Paninflammation Value in HS

The pan-immune-inflammation value (PIV) is a recently proposed scoring system that includes all immune-inflammatory cells in the peripheral blood count (neutrophil count × platelet count × monocyte count)/lymphocyte count).

Blood Collection-Based Systemic Inflammation Biomarkers for Patients With Hidradenitis Suppurativa

Journal of the European Academy of Dermatology and Venereology: JEADV


TAKE-HOME MESSAGE


Abstract 

BACKGROUND

Hidradenitis suppurativa (HS) is a relatively common chronic inflammatory condition of intertriginous skin.
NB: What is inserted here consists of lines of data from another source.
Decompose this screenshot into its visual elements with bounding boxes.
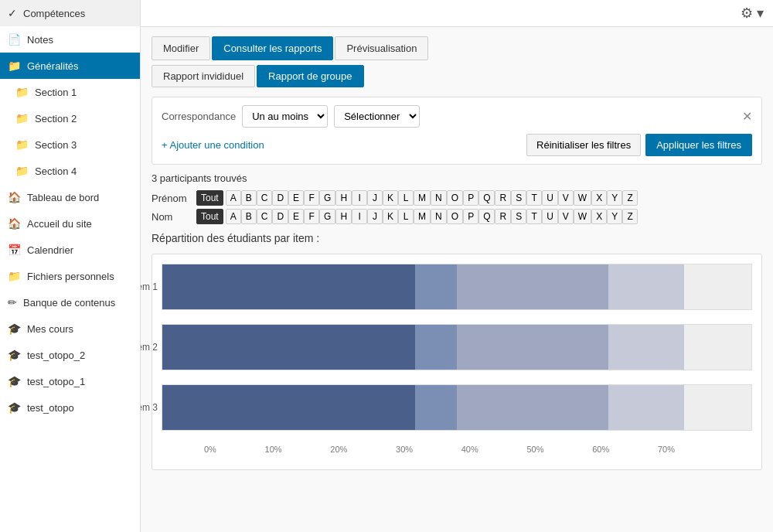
sidebar-item-notes[interactable]: 📄Notes [0, 26, 140, 53]
sidebar-icon-mescours: 🎓 [8, 322, 21, 335]
sidebar-item-competences[interactable]: ✓Compétences [0, 0, 140, 26]
prenom-letters-D[interactable]: D [272, 190, 288, 206]
sidebar-label-competences: Compétences [23, 8, 85, 19]
nom-letters-M[interactable]: M [414, 209, 431, 224]
sidebar-icon-notes: 📄 [8, 33, 21, 46]
nom-letters-H[interactable]: H [335, 209, 352, 224]
prenom-letters-O[interactable]: O [447, 190, 463, 206]
prenom-letters-I[interactable]: I [352, 190, 367, 206]
prenom-letters-P[interactable]: P [463, 190, 478, 206]
sidebar-label-banque: Banque de contenus [23, 297, 115, 309]
sidebar-item-test0[interactable]: 🎓test_otopo [0, 394, 140, 421]
bar-segment [608, 264, 684, 309]
chart-area: Degré 1Degré 2Degré 3Degré 4 Item 1Item … [152, 254, 762, 470]
subtab-groupe[interactable]: Rapport de groupe [257, 65, 363, 87]
sidebar-label-section3: Section 3 [35, 139, 77, 151]
prenom-letters: ABCDEFGHIJKLMNOPQRSTUVWXYZ [226, 190, 638, 206]
reset-filters-button[interactable]: Réinitialiser les filtres [526, 134, 641, 156]
prenom-letters-G[interactable]: G [319, 190, 335, 206]
nom-letters-Z[interactable]: Z [622, 209, 638, 224]
sidebar-item-test2[interactable]: 🎓test_otopo_2 [0, 342, 140, 368]
sidebar-item-accueil[interactable]: 🏠Accueil du site [0, 210, 140, 237]
prenom-letters-X[interactable]: X [591, 190, 607, 206]
sidebar-item-generalites[interactable]: 📁Généralités [0, 53, 140, 79]
gear-icon[interactable]: ⚙ ▾ [741, 5, 764, 22]
nom-letters-O[interactable]: O [447, 209, 463, 224]
filter-box: Correspondance Un au moins Sélectionner … [152, 97, 762, 165]
sidebar-item-section3[interactable]: 📁Section 3 [0, 131, 140, 158]
nom-letters-S[interactable]: S [511, 209, 526, 224]
tab-preview[interactable]: Prévisualisation [335, 36, 428, 60]
sidebar-icon-calendrier: 📅 [8, 244, 21, 256]
prenom-letters-Q[interactable]: Q [478, 190, 495, 206]
filter-select-1[interactable]: Un au moins [242, 105, 328, 128]
sidebar-item-tableau[interactable]: 🏠Tableau de bord [0, 184, 140, 210]
nom-letters-K[interactable]: K [383, 209, 398, 224]
nom-letters-E[interactable]: E [288, 209, 304, 224]
add-condition-button[interactable]: + Ajouter une condition [162, 139, 264, 151]
tab-consulter[interactable]: Consulter les rapports [212, 36, 333, 60]
prenom-letters-Z[interactable]: Z [622, 190, 638, 206]
prenom-letters-W[interactable]: W [574, 190, 591, 206]
nom-letters-Y[interactable]: Y [607, 209, 622, 224]
apply-filters-button[interactable]: Appliquer les filtres [645, 134, 752, 156]
nom-letters-V[interactable]: V [558, 209, 574, 224]
prenom-letters-U[interactable]: U [542, 190, 558, 206]
prenom-letters-V[interactable]: V [558, 190, 574, 206]
tab-row-2: Rapport invididuelRapport de groupe [152, 65, 762, 87]
prenom-letters-N[interactable]: N [431, 190, 447, 206]
prenom-letters-H[interactable]: H [335, 190, 352, 206]
prenom-letters-J[interactable]: J [367, 190, 383, 206]
nom-letters-N[interactable]: N [431, 209, 447, 224]
sidebar-item-test1[interactable]: 🎓test_otopo_1 [0, 368, 140, 394]
nom-letters-B[interactable]: B [241, 209, 257, 224]
nom-letters-G[interactable]: G [319, 209, 335, 224]
nom-letters-Q[interactable]: Q [478, 209, 495, 224]
prenom-tout-button[interactable]: Tout [196, 190, 223, 206]
prenom-letters-E[interactable]: E [288, 190, 304, 206]
nom-letters-R[interactable]: R [495, 209, 511, 224]
nom-letters-C[interactable]: C [257, 209, 273, 224]
nom-tout-button[interactable]: Tout [196, 209, 223, 224]
filter-select-2[interactable]: Sélectionner [334, 105, 420, 128]
prenom-letters-F[interactable]: F [304, 190, 319, 206]
prenom-letters-L[interactable]: L [398, 190, 414, 206]
sidebar-item-calendrier[interactable]: 📅Calendrier [0, 237, 140, 263]
prenom-letters-M[interactable]: M [414, 190, 431, 206]
main: ⚙ ▾ ModifierConsulter les rapportsPrévis… [141, 0, 773, 532]
prenom-letters-A[interactable]: A [226, 190, 241, 206]
nom-letters-D[interactable]: D [272, 209, 288, 224]
nom-letters-P[interactable]: P [463, 209, 478, 224]
sidebar-item-banque[interactable]: ✏Banque de contenus [0, 289, 140, 315]
sidebar-label-notes: Notes [27, 34, 53, 46]
subtab-individuel[interactable]: Rapport invididuel [152, 65, 255, 87]
sidebar-label-generalites: Généralités [27, 60, 78, 72]
prenom-letters-K[interactable]: K [383, 190, 398, 206]
content: ModifierConsulter les rapportsPrévisuali… [141, 27, 773, 532]
nom-letters-W[interactable]: W [574, 209, 591, 224]
clear-filter-button[interactable]: ✕ [742, 109, 752, 124]
prenom-letters-Y[interactable]: Y [607, 190, 622, 206]
sidebar-icon-accueil: 🏠 [8, 217, 21, 230]
nom-letters-I[interactable]: I [352, 209, 367, 224]
prenom-letters-T[interactable]: T [526, 190, 542, 206]
prenom-letters-B[interactable]: B [241, 190, 257, 206]
prenom-letters-S[interactable]: S [511, 190, 526, 206]
participants-count: 3 participants trouvés [152, 172, 762, 184]
bar-segment [162, 264, 415, 309]
nom-letters-T[interactable]: T [526, 209, 542, 224]
nom-letters-U[interactable]: U [542, 209, 558, 224]
prenom-letters-R[interactable]: R [495, 190, 511, 206]
sidebar-item-fichiers[interactable]: 📁Fichiers personnels [0, 263, 140, 289]
nom-letters-L[interactable]: L [398, 209, 414, 224]
nom-letters-F[interactable]: F [304, 209, 319, 224]
sidebar-item-mescours[interactable]: 🎓Mes cours [0, 315, 140, 342]
nom-letters-X[interactable]: X [591, 209, 607, 224]
sidebar-item-section1[interactable]: 📁Section 1 [0, 79, 140, 105]
tab-modifier[interactable]: Modifier [152, 36, 210, 60]
prenom-letters-C[interactable]: C [257, 190, 273, 206]
nom-letters-J[interactable]: J [367, 209, 383, 224]
nom-letters-A[interactable]: A [226, 209, 241, 224]
sidebar-item-section2[interactable]: 📁Section 2 [0, 105, 140, 131]
sidebar-item-section4[interactable]: 📁Section 4 [0, 158, 140, 184]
In recent years, the neutrophil/lymphocyte ratio (NLR), platelet/lymphocyte ratio (PLR), monocyte/lymphocyte ratio (MLR), and platelet/neutrophil ratio (PLR) have been shown to be indicators of systemic inflammation correlating with severity of inflammatory conditions.

OBJECTIVES

We aimed to analyse for the first time systemic inflammation biomarkers also including the pan-immune-inflammation value (PIV) and the systemic immune-inflammation index (SII) in HS patients and controls.

METHODS

This study retrospectively investigated clinical and laboratory data of 142 patients with HS. Moreover, a sex-age-matched healthy control group was included. The severity of HS was routinely assessed by the Hurley staging, the mHSS, and the SAHS score. All inflammation-based biomarkers were calculated from absolute values of complete blood counts. Receiver operating characteristics analyses, including Youden index, were performed in order to determine optimal cut-off values and test performance.

RESULTS

Whereas PIV and SII were significantly higher in HS patients, PLR, MLR, and PNR were significantly lower in HS patients when compared to controls. Almost all inflammation-based biomarkers significantly correlated with disease severity. However, PIV was the only test that was significantly associated with HS severity as indicated by a Youden index of 0.56 (associated criterion: 756.4; AUC: 0.79, P < 0.0001).

CONCLUSIONS

Although all systemic inflammation-based biomarkers investigated are more or less associated with HS severity, the PIV appears to have the best performance in this regard. It may be employed in adjunction with the clinical scores for treatment decision making or clinical trial assessments.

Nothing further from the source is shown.